Spotify「偽アーティスト」のストリーミングが横行 プレイリストに潜む各社の策略

ストリーミングの世界に「偽アーティストたち」が続々と出現している

ここ2年間でストリーミングの世界に「偽アーティストたち」が続々と出現している。この状況に苦情を呈してきた大手レコード会社のソニーは、“潰せないなら手を結べ”手法に出たのか、独自の新サービスを開始した。

「お前らは一度も騙されたと思ったことはないか?」

これはジョニー・ロットンの言葉だ。1978年、サンフランシスコのウィンターランド・ボールルームで行われたセックス・ピストルズのさよならライブでロットンが観客に向かって言い放ち、それ以来語り草になっている言葉でもある。多くのファンが純粋なパンク・アイコンと信じているセックス・ピストルズだが、実は最初から巧妙な策略を練っていたかもしれないぞと、ロットンはこの発言で仄めかしている。

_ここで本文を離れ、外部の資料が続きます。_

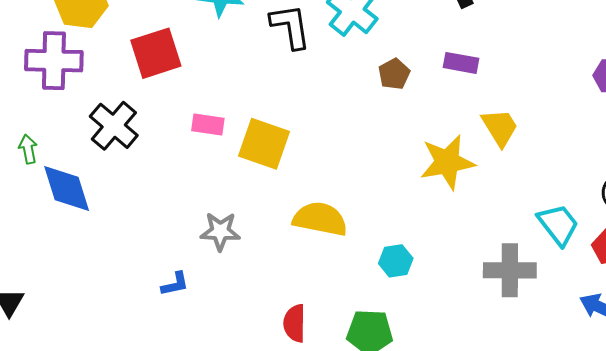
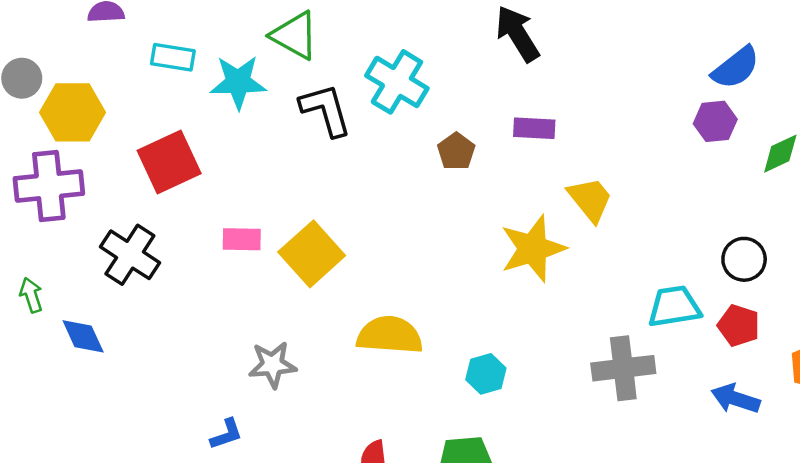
yellow square: (264, 144) -> (312, 254), turned 36
blue diamond: (67, 188) -> (83, 336), size x0.7
cyan trapezoid: (558, 225) -> (674, 307), turned -54

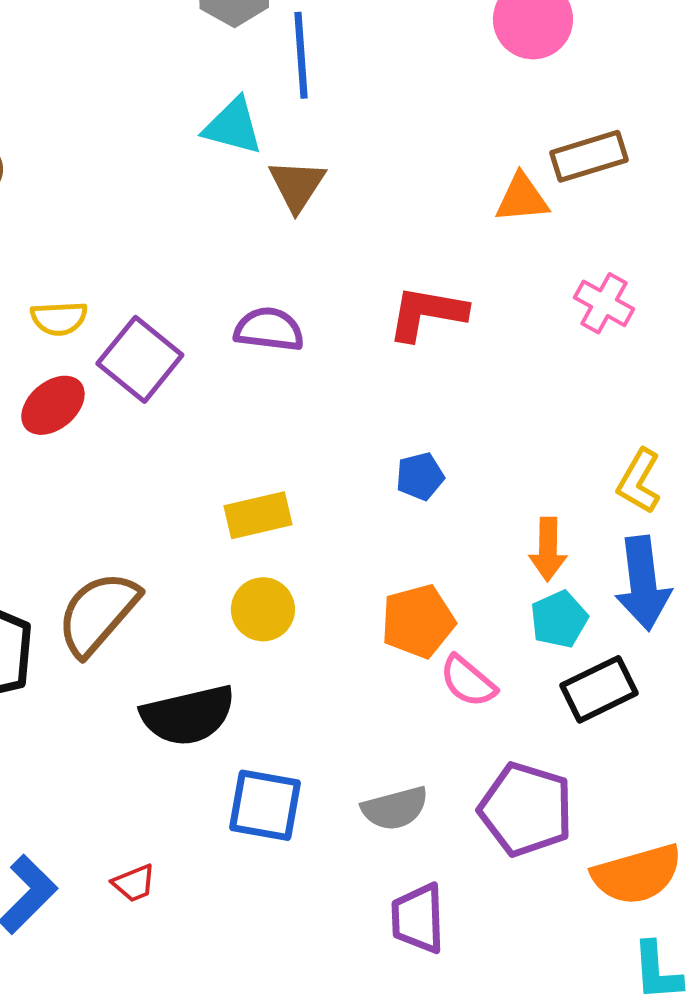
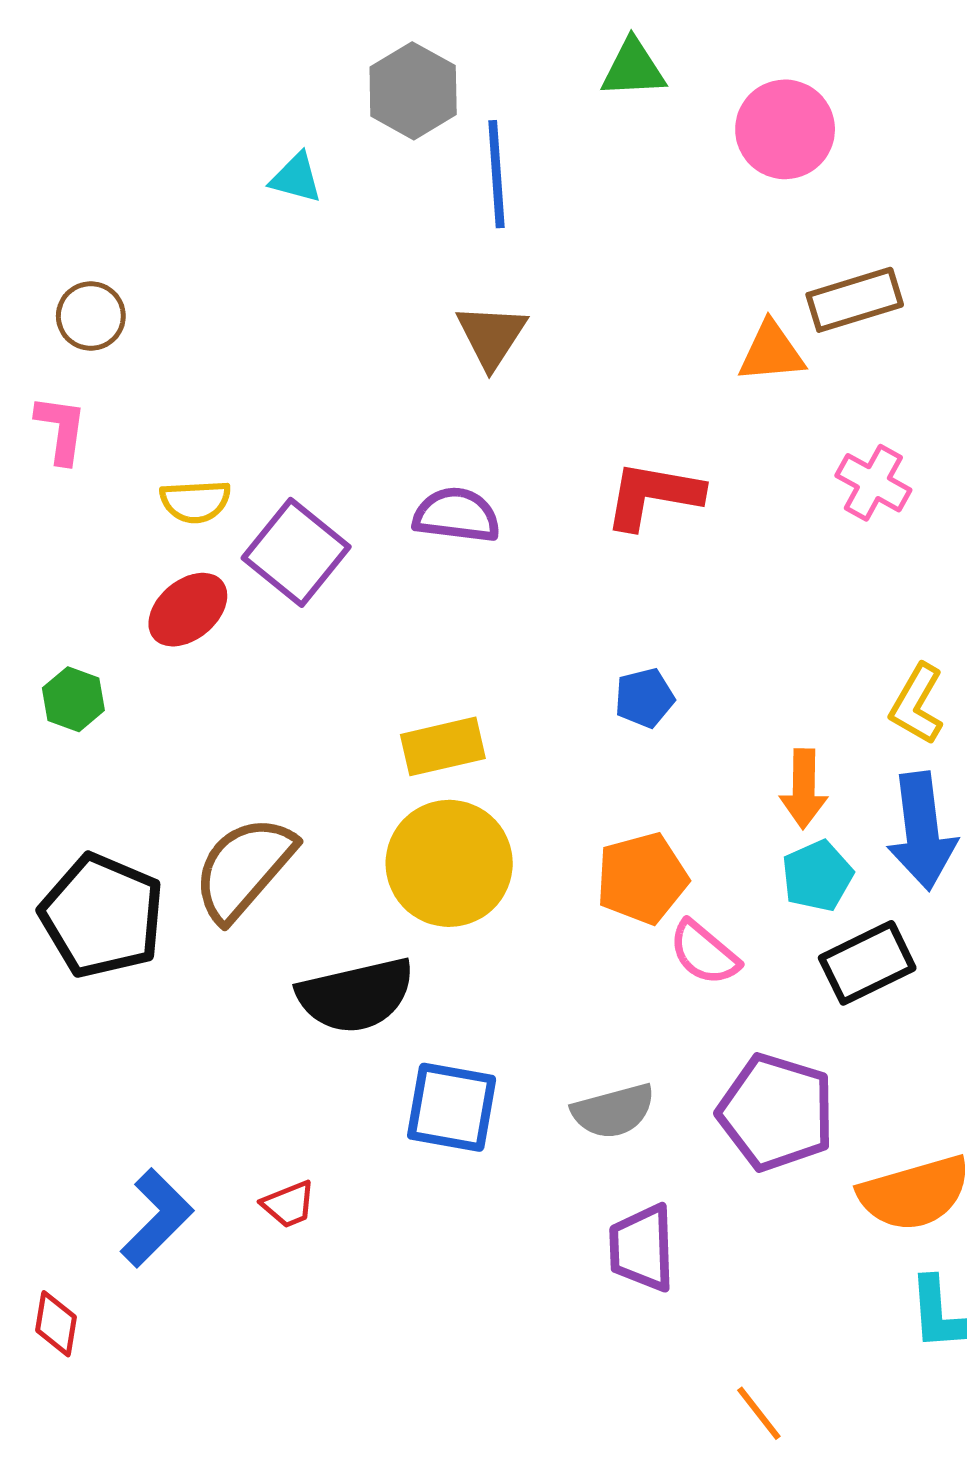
cyan triangle: (233, 126) -> (296, 178), moved, size x0.7
yellow circle: (263, 609) -> (449, 863), size x1.6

2019年の音楽業界は猛スピードでストリーミングへと移行しており、かつてロットンが発したピストルズへの好戦的な別れの挨拶は、音楽業界の未来を予言したわけでもなかっただろうが、それ以降の音楽業界のビジネスモデルとなってきた。2年前の夏、ミュージック・ビジネス・ワールドワイド(MBW)はSpotifyに登場した「偽アーティスト」についてのレポートを掲載し、世界中の音楽関係者を震撼させた。架空と思しきアーティスト50組を掲載したこの暴露記事では、これらの架空アーティストこそがSpotifyのコスト削減に貢献する中心的な役割を担っている可能性が高いと述べた。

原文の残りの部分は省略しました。